Building contrasts#
This section explains how to build contrasts with a model that implements the formulaic-contrasts API. We start
with the simple example of a pairwise comparison, then moving into more complex contrasts featuring
interaction terms.
All examples shown here are still relatively simple and the contrast vectors could be reasonably built manually. However, the approach still works for design matrices that have dozens or even hundreds of columns due to many variables and/or categories.
Note
formulaic-contrasts doesn’t implement any statistcal tests, it just provides tools for conveniently
building contrast vectors that can be used with various statistical models.

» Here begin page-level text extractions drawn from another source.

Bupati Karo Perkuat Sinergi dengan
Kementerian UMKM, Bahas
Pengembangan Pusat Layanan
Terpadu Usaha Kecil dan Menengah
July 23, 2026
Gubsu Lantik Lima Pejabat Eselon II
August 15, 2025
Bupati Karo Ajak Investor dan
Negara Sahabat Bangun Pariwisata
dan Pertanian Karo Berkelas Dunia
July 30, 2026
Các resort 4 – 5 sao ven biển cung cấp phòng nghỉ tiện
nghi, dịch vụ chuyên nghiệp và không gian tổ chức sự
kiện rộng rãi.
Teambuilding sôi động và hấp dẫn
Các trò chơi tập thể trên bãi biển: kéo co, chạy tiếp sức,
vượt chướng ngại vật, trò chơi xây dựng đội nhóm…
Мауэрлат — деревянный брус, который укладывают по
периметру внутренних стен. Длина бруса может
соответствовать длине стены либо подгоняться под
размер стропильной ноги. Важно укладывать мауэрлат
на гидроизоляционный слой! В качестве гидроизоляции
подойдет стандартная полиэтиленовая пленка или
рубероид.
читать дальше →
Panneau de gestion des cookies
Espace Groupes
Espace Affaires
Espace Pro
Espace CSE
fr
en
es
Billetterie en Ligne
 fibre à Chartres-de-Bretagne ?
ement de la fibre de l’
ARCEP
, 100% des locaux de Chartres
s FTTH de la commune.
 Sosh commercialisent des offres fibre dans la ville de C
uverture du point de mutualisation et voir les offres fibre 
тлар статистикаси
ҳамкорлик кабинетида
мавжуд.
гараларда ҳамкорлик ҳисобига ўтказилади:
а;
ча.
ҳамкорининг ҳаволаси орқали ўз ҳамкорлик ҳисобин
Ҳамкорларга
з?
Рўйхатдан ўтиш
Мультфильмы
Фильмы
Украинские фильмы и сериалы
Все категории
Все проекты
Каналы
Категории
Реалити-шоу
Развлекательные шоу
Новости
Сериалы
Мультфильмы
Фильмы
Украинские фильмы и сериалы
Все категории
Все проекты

Let’s consider the following toy dataset that mimicks a 2-arm clinical trial (drugA vs. drugB)
with Responders (responder) and Non-responders (non_responder):
import formulaic_contrasts
df = formulaic_contrasts.datasets.treatment_response()
df
| treatment | response | biomarker | |
|---|---|---|---|
| 0 | drugA | non_responder | 6.595490 |
| 1 | drugA | non_responder | 7.071509 |
| 2 | drugA | non_responder | 8.537421 |
| 3 | drugA | non_responder | 6.787991 |
| 4 | drugA | non_responder | 10.109717 |
| ... | ... | ... | ... |
| 75 | drugB | responder | 11.167627 |
| 76 | drugB | responder | 9.493773 |
| 77 | drugB | responder | 5.027817 |
| 78 | drugB | responder | 9.800762 |
| 79 | drugB | responder | 9.945963 |
80 rows × 3 columns
The measured biomarker has different means for responders and non-responders for each treatment, which suggests the biomarker could have predictive value.
df.groupby(["treatment", "response"]).agg("mean")
| biomarker | ||
|---|---|---|
| treatment | response | |
| drugA | non_responder | 6.791881 |
| responder | 5.142661 | |
| drugB | non_responder | 4.720502 |
| responder | 10.282279 |
Simple pairwise comparison#
Arguably the most commonly used contrast is to compare between two levels of a categorical variable.
For instance, we could
investigate differences between responders and non-responders, independent of treatment by fitting the model
~ response + treatment and then comparing the category "responder" in the column response with the category "non_responder".
Given the data frame from above and the model ~ response + treatment, the design matrix contains the following distinct
entries, encoding the different combinations of response and drug.
from formulaic import model_matrix
model_matrix("~ response + treatment", df).drop_duplicates()
| Intercept | response[T.responder] | treatment[T.drugB] | |
|---|---|---|---|
| 0 | 1.0 | 0 | 0 |
| 10 | 1.0 | 1 | 0 |
| 40 | 1.0 | 0 | 1 |
| 70 | 1.0 | 1 | 1 |
The response[T.responder] column encodes "responder" as 1 and "non_responder" as 0. The
intercept is always 1 and the other column is irrelevant for our desired comparison. The entries a contrast vector
always correspond to the columns of the design matrix. We therefore need a contrast vector
that compares (1, 1, 0) vs. (1, 0, 0):
import numpy as np
contrast = np.array((1, 1, 0)) - np.array((1, 0, 0))
contrast
array([0, 1, 0])
Using formulaic-contrast’s cond() function, we can build the same
contrast vector by specifying the categories of interest:
from formulaic_contrasts import FormulaicContrasts
mod = FormulaicContrasts(df, "~ response + treatment")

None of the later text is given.